#### TASK BRIEF
As soon as the line containing "Honesty and moral principles guide our every" appears in the material below, start returning lines exactly, and end with the line containing "heart of the".

#### MATERIAL SUPPLIED
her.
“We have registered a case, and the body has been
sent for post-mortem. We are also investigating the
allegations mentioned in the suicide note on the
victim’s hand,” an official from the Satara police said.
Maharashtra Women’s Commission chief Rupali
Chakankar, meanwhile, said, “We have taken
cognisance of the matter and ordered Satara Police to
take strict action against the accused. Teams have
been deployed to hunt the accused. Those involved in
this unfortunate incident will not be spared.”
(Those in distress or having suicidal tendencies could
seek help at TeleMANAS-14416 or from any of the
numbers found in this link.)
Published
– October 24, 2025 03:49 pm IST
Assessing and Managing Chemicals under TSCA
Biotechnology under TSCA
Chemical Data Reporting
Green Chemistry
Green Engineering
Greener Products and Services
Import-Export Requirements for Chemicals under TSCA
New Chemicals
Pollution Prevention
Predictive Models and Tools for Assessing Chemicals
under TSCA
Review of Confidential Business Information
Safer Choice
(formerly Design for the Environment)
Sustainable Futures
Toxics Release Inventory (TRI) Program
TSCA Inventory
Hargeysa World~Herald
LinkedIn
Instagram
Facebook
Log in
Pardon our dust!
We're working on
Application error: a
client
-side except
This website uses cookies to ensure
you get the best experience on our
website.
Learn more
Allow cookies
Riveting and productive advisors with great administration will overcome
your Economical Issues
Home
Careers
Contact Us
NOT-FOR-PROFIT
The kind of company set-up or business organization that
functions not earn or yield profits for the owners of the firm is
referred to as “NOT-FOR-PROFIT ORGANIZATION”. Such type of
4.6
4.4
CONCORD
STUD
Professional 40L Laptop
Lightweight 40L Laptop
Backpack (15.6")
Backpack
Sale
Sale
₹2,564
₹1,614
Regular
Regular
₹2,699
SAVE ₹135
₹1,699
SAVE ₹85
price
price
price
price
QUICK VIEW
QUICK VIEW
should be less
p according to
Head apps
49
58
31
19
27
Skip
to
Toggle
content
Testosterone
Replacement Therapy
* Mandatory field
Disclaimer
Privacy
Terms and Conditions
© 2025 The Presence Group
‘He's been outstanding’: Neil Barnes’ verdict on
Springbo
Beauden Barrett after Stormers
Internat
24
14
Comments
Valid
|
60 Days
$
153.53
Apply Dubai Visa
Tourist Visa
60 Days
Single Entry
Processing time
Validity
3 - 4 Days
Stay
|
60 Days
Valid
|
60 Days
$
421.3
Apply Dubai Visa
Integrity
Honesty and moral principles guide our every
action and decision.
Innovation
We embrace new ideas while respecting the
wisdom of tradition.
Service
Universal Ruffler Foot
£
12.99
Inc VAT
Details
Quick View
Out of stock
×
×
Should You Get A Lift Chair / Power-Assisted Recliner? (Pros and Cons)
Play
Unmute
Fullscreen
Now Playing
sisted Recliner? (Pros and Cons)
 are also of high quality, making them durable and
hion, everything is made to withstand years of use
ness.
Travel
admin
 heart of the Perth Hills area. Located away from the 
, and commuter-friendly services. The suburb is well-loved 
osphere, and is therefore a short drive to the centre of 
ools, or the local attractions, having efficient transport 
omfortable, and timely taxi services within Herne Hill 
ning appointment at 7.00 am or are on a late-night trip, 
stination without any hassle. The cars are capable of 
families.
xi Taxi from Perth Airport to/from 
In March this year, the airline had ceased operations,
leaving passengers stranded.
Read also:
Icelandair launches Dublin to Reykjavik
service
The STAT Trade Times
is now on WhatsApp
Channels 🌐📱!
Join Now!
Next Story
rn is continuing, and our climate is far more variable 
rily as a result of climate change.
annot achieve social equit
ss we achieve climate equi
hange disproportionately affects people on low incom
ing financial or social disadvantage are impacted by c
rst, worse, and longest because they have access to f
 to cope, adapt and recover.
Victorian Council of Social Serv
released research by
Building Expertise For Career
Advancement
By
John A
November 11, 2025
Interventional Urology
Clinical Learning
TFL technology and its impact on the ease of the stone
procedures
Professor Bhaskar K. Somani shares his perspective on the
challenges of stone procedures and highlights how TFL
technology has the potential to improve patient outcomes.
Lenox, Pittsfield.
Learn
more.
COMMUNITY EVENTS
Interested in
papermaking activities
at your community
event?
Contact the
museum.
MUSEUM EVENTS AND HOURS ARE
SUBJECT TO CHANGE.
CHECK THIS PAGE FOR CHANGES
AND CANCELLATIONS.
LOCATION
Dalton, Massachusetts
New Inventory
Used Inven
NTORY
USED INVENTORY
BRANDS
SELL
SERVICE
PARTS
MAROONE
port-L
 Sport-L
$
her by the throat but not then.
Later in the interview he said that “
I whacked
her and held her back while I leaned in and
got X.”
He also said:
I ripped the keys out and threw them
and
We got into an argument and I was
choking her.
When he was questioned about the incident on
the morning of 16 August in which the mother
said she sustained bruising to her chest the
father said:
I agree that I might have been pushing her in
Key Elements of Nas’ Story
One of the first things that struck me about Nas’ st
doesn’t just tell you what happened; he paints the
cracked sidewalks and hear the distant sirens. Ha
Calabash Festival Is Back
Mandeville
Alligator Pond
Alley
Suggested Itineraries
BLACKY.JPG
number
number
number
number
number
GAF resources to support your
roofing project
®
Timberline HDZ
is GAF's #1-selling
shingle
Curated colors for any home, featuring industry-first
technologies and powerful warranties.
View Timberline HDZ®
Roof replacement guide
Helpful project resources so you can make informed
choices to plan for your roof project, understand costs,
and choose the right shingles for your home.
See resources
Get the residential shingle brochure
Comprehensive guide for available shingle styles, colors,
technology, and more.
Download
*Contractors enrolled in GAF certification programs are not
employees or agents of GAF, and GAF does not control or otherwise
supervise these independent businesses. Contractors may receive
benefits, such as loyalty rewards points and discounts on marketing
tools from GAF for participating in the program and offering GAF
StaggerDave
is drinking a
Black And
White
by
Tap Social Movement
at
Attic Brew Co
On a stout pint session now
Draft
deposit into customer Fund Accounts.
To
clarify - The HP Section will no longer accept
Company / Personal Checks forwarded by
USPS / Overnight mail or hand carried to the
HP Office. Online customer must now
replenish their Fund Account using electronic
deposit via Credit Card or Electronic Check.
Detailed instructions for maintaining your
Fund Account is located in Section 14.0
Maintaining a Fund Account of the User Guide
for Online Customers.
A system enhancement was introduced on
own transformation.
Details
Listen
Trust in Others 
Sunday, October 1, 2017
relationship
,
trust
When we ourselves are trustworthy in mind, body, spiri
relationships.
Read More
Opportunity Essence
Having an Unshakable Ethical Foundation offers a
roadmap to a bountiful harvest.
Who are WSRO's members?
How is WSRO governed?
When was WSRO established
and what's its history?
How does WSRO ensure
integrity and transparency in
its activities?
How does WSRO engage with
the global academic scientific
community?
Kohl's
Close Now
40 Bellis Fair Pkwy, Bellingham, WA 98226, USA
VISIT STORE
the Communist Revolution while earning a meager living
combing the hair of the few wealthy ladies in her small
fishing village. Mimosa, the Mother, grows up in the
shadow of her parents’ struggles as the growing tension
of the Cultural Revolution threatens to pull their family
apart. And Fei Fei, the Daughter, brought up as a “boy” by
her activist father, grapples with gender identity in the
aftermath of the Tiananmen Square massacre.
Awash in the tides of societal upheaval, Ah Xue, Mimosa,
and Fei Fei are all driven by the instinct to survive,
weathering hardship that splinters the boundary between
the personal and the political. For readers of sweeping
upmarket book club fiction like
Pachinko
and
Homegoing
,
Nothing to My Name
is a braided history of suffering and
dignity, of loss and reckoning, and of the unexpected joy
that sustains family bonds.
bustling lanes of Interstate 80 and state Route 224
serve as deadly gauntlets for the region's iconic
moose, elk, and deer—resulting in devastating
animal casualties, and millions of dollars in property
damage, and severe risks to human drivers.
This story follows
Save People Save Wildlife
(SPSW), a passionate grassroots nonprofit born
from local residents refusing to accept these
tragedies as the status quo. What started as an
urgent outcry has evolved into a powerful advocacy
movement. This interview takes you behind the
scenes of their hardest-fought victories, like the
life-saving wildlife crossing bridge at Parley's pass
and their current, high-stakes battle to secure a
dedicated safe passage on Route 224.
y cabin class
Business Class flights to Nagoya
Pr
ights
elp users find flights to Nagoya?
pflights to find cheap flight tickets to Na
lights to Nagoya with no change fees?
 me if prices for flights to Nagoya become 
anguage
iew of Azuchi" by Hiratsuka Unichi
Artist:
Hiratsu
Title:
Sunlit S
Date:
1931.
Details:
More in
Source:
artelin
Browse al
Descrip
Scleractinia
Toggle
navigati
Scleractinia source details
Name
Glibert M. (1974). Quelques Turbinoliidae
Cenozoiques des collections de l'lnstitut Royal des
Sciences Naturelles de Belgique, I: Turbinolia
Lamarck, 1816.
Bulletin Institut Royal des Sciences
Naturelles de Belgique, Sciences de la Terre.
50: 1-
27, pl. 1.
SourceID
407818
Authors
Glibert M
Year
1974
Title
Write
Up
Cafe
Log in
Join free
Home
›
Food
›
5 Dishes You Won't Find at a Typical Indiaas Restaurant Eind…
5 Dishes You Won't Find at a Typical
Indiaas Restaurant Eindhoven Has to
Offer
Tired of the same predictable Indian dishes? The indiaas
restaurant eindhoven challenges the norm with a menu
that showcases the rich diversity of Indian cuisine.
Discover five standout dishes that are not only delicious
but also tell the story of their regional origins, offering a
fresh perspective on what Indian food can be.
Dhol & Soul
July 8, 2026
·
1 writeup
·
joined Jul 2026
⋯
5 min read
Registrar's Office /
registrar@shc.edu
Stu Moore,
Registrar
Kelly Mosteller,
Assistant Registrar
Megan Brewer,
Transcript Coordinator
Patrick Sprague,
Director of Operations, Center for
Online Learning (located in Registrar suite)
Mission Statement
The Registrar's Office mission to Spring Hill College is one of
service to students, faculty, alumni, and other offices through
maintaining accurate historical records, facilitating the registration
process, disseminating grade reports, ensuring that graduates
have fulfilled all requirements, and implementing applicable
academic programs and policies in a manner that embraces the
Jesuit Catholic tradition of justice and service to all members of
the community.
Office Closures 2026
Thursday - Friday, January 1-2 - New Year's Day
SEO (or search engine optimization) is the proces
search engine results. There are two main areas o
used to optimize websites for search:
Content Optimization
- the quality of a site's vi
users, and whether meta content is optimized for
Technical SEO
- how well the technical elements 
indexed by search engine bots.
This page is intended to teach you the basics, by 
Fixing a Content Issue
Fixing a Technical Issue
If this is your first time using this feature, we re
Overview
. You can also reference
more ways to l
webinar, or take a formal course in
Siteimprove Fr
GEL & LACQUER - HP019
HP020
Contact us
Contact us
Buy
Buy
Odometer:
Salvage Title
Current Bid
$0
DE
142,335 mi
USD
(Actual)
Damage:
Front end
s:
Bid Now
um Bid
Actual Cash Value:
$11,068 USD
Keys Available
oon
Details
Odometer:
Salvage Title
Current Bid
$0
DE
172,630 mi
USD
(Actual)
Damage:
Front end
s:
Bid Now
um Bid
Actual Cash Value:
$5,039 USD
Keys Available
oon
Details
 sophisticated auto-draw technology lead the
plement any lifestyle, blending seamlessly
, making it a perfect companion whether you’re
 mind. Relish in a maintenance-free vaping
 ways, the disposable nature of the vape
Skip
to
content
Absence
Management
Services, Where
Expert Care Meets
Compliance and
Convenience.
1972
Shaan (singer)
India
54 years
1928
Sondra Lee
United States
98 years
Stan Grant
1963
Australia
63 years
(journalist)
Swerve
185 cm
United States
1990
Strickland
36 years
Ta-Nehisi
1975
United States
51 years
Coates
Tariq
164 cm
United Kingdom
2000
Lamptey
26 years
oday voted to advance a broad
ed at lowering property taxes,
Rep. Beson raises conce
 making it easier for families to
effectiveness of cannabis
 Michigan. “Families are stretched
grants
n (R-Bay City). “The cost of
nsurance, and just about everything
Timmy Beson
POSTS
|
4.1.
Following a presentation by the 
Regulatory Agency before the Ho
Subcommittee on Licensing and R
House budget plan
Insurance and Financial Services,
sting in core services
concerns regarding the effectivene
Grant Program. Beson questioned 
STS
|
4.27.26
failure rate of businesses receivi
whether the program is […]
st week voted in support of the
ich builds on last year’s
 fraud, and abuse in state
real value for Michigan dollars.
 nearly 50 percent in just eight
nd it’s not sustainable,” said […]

#### YOUR SOLUTION
Honesty and moral principles guide our every
action and decision.
Innovation
We embrace new ideas while respecting the
wisdom of tradition.
Service
Universal Ruffler Foot
£
12.99
Inc VAT
Details
Quick View
Out of stock
×
×
Should You Get A Lift Chair / Power-Assisted Recliner? (Pros and Cons)
Play
Unmute
Fullscreen
Now Playing
sisted Recliner? (Pros and Cons)
 are also of high quality, making them durable and
hion, everything is made to withstand years of use
ness.
Travel
admin
 heart of the Perth Hills area. Located away from the 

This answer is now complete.